Was heißt: „Nicht extremistisch, nur populistisch“?

Was folgt daraus für die symbolischen 50% FPÖ? Dass die politische Normalität in Österreich kollabiert wäre, sollte die FPÖ eine „extremistische“ Partei sein. Deshalb rennen nun Löwenstein, Schümer (und der siegreiche Van der Bellen selber) um die Wette zu sagen: Die FPÖ (und die AfD) sind ja nicht „extremistisch“, sondern „nur“ populistisch! Im Jahre 2000 gab es schon einmal eine Aufregung wegen Österreich: Es wurde eine Koalition zwischen ÖVP (CDU-Äquivalent) und FPÖ (damals unter dem Charismatiker Jörg Haider) gebildet. Damals gab es eine historische Kontroverse zwischen der deutschen und der französischen mediopolitischen Klasse: Die Franzosen sagten: „extremistisch“ und setzten eine halbjährige Kontaktsperre durch – die Deutschen sagten (in weiser Voraussicht und historischer Abgeklärtheit): nein, nur populistisch. Natürlich siegten die Deutschen. Das war ein historisches diskursives Ereignis: zwei neue Positionen (Rechts- und Linkspopulismus) wurden auf einen Schlag ins politische Normalitätsdispositiv eingebaut. Heute redet jede Medienmaske mit weisem Stirnrunzeln von „Populismus“, als ob das was Objektives wäre wie dass bei Null Grad das Wasser friert. Dabei hätten die gleichen StirnrunzlerInnen vor 2000 gar nicht gewusst, dass es so etwas wie Populismus überhaupt gibt – noch weniger, was das ist.

„Bitte nicht ausgrenzen!“

Das wissen sie aber auch heute noch nicht. Außer: Es ist ein Begriff, der es erlaubt, die politischen Normalitätsgrenzen zu flexibilisieren, ausfransen oder auch überbrücken zu lassen. Und er lässt hoffen auf Fundi-Realo-Spiele wie seinerzeit mit den Grünen: Böse Fundis ins Kröpfchen, gute Realos ins Töpfchen – vielleicht kann man eine Spaltung erreichen, am besten durch eine Koalition!  Also bitte nicht ausgrenzen (nicht jenseits der Normalitätsgrenze verorten).
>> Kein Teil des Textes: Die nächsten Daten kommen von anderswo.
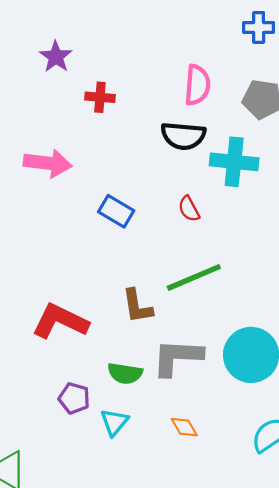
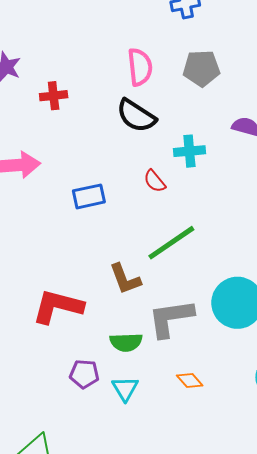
black semicircle: (183, 136) -> (136, 116), turned 39
cyan cross: (234, 162) -> (189, 151), moved, size x0.7
blue rectangle: (116, 211) -> (89, 196), turned -32

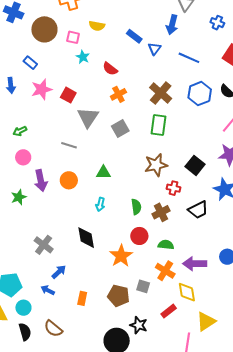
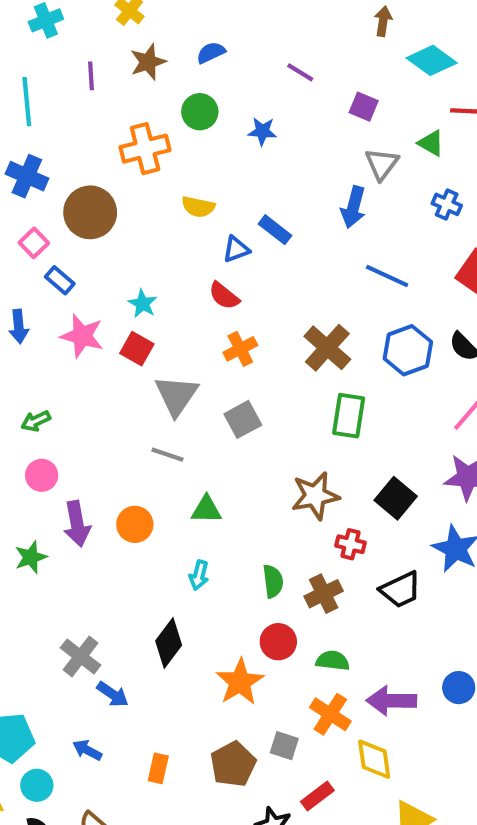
pink square: (73, 37) -> (34, 243), moved, turned 32
blue triangle: (154, 49) -> (236, 249), moved, turned 32
cyan star: (83, 57) -> (143, 304), moved
pink star: (42, 89) -> (82, 336), turned 30
green rectangle: (159, 125) -> (349, 416), moved
gray line: (69, 145) -> (167, 455), moved
black diamond: (86, 238) -> (169, 643), turned 45
blue arrow: (59, 272) -> (113, 694), moved, turned 77
brown pentagon: (118, 296) -> (233, 764), turned 30
red rectangle: (169, 311) -> (317, 796), moved

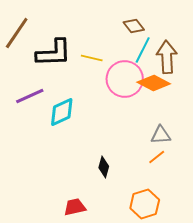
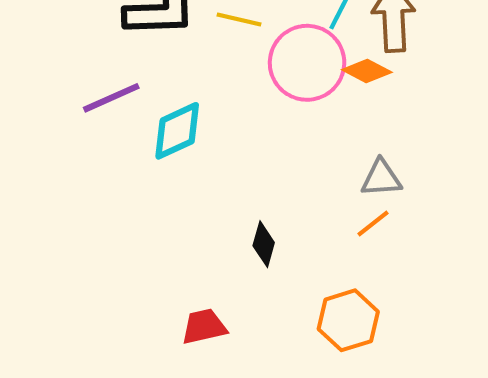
orange diamond: (154, 83) -> (367, 71), size x0.7

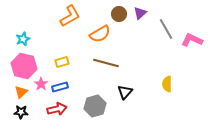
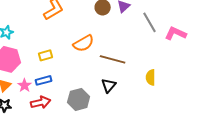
orange semicircle: (100, 34) -> (84, 43), moved
brown line: (106, 63) -> (113, 59), moved
pink star: (41, 84) -> (25, 85), moved

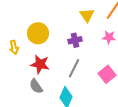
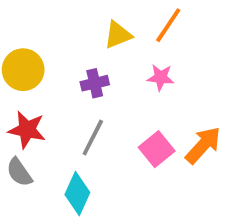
yellow triangle: (87, 15) -> (118, 35), turned 42

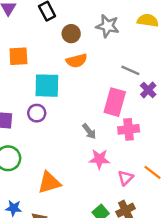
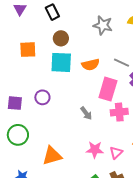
brown circle: (71, 34) -> (61, 38), moved
orange semicircle: (77, 61) -> (91, 65), moved
cyan square: (47, 86) -> (61, 62), moved
pink star: (99, 159) -> (95, 150), moved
Man kann es nicht oft genug wiederholen: die NSDAP war in der Weimarer Republik beileibe nicht die einzige rechtsradikale Partei bzw. Bewegung. Es gab nicht bloß die ebenfalls starke DNVP – es gab jede Menge „jungkonservative“ und „nationalrevolutionäre“ Gruppen und Grüppchen (deren Nachfolger heute im rechten Sumpf quaken). Warum gewann die radikalste Bewegung? Nicht wegen Hitlers Charisma, obwohl das auch eine Rolle spielte – nein wegen der Wirtschaftskrise und der Massenarbeitslosigkeit aufgrund der brüningschen Schäublepolitik, die heute in Griechenland 1 zu 1 kopiert wird. Wenn man also eine Prognose für FPÖ und AfD will: Es wird nicht an einem Charisma liegen (obwohl uns die Geschichte vor einem neuen Charisma behüten möge) – es wird an der weiteren Entwicklung der großen Denormalisierung seit 2007 und insbesondere seit 2015 liegen. Je stärker die Denormalisierung, umso mehr werden sich radikalere Spielarten des „Rechtspopulismus“ (auch innerhalb von FPÖ und AfD) nach vorne schieben.

Warum die Gefahr in einer „ausufernden“ Denormalisierung besteht, an deren Normalisierung das „normale politische Spektrum“ (der „rechten und linken Mitte“) scheitert

Da sind die Aussichten wirklich äußerst beängstigend. In wenigen Wochen ereigneten sich die folgenden schwerwiegenden Denormalisierungen, die sich zu verhaken drohen:

– Die Normalisierungsdiktatur der Troika (beherrscht von Berlin) hat Griechenland endgültig in die Dritte Welt versenkt (um eine Normalitätsklasse herabgestuft) – und das symbolisch desaströserweise mithilfe eine „linkspopulistischen“ (statt „rechtspopulistischen“) Partei (Syriza). Der „Kophtis“ (Klinge, Sense) legt fest, dass künftig automatisch weiter gekürzt wird (ohne Parlament und Regierung), wenn normalistische Indexzahlen „verfehlt“ werden.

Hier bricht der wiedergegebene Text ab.